Director, Architect and Maker

BA (Hons), Diploma in Architectural Conservation, RIBA, RIAS, AABC & SPAB Scholar 2012

Henry Sanders is an architect and the founder of Hestia Architects Ltd. He has considerable experience in the conservation of listed and other historic buildings. Since 2007, he has successfully delivered a broad range of conservation projects for clients including Historic Royal Palaces, Landmark Trust, English Heritage, the Parliamentary Estate, as well as for private clients and parish churches.

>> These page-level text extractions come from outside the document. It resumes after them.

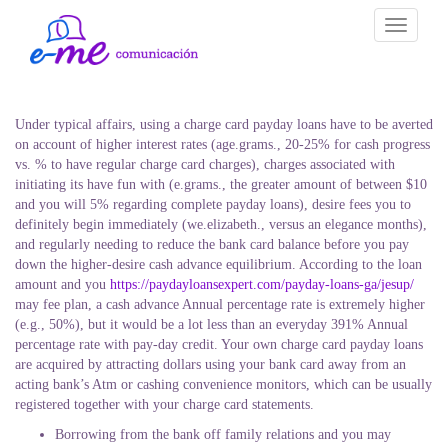
Toggle
navigati
Under typical affairs, using a charge card payday loans have to be averted
on account of higher interest rates (age.grams., 20-25% for cash progress
vs. % to have regular charge card charges), charges associated with
initiating its have fun with (e.grams., the greater amount of between $10
and you will 5% regarding complete payday loans), desire fees you to
definitely begin immediately (we.elizabeth., versus an elegance months),
and regularly needing to reduce the bank card balance before you pay
down the higher-desire cash advance equilibrium. According to the loan
amount and you
https://paydayloansexpert.com/payday-loans-ga/jesup/
may fee plan, a cash advance Annual percentage rate is extremely higher
(e.g., 50%), but it would be a lot less than an everyday 391% Annual
percentage rate with pay-day credit. Your own charge card payday loans
are acquired by attracting dollars using your bank card away from an
acting bank’s Atm or cashing convenience monitors, which can be usually
registered together with your charge card statements.
Borrowing from the bank off family relations and you may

Henry  completed a post-graduate diploma in Architectural Conservation at the Edinburgh College of Art, before going on to work with Caroe Architecture in Cambridge. In 2012 Henry was awarded the nine-month SPAB Lethaby Scholarship; through this prestigious training course he worked with and learnt from some of the nation’s foremost craftsmen and professionals on some of the country’s finest buildings. He has a broad understanding of the full range of building crafts and conservation techniques and of the challenges that face our built heritage. He is actively involved with the annual SPAB working parties as an expert consultant in conservation, including repairing historic buildings and operating small scale lime kilns.


Following the scholarship, Henry worked briefly for Hugh Harrison Conservation at King’s College Chapel, before being employed as a Conservation Architect at Donald Insall Associates in London. He moved to Oxford in 2016 joining Acanthus Clews Architects working across the south of England as a Conservation Architect.


He has considerable experience in conservation and in undertaking  large, complex projects, as well as smaller repair projects to more modest buildings and monuments. He is both a SPAB Scholar and an Architect Accredited in Building Conservation (AABC). Henry is the Inspecting Architect for over a dozen parish churches across the Dioceses of Oxford, Leicester, St Albans and Peterborough undertaking quinquennial inspections, repairs to the fabric, reordering and adding sympathetic but innovative extensions. He is experienced in working with sensitive historic fabric, such as at the Northampton Queen Eleanor Cross, as well as at managing large multidisciplinary design teams on strategic conservation projects such as at Marble Hill House.